# Chaning the principal applicant after submission fo Application



## Fayiz (Apr 16, 2009)

Dear All

I need an urgent reply regarding my queries for Canadian Immigration as I dont have much time to submit my documents. I have applied as fedral skilled worker for canadian immigration as principal applicant. Well after taking the IELTS exam my score for the eligibility of Canadian immigration is less than the qualified benchmark made by them i.e 67. My score is 66. 
I applied as myself principal applicant alongwith my wife. I want to know that can I change the principal applicant at this stage and now make my wife principal applicant without withdrawing my application as with my wife becoming principal applicant our score reaches to 74. If yes, then how is that possible and what I would have to do for this? Kindly guide me.

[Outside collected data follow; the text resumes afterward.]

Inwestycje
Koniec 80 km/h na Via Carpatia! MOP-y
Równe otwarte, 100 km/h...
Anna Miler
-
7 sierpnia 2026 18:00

Moreover is there any way to apply for extension? The second option i can go for is that apply for extension and then repeat my IELTS test by remaining the principal applicant myself.
Please guide me in this regard and if u have taken information from any website do also send the link kindly.

Looking forward anxiously for reply as my last date to reach documents to embassy is 10th July and its already 6th in my country.

Thanks
Fayiz


----------



## Auld Yin (Mar 10, 2009)

Fayiz said:


> Dear All
> 
> I need an urgent reply regarding my queries for Canadian Immigration as I dont have much time to submit my documents. I have applied as fedral skilled worker for canadian immigration as principal applicant. Well after taking the IELTS exam my score for the eligibility of Canadian immigration is less than the qualified benchmark made by them i.e 67. My score is 66.
> I applied as myself principal applicant alongwith my wife. I want to know that can I change the principal applicant at this stage and now make my wife principal applicant without withdrawing my application as with my wife becoming principal applicant our score reaches to 74. If yes, then how is that possible and what I would have to do for this? Kindly guide me.
> ...


I believe you will require to abandon your application and begin from scratch with your wife as the principal applicant.
Contact the test centre/immigration office as to your extension requirement.


----------



## Fayiz (Apr 16, 2009)

Thanks I have also decided to apply for refund and then reapply for Immigration


----------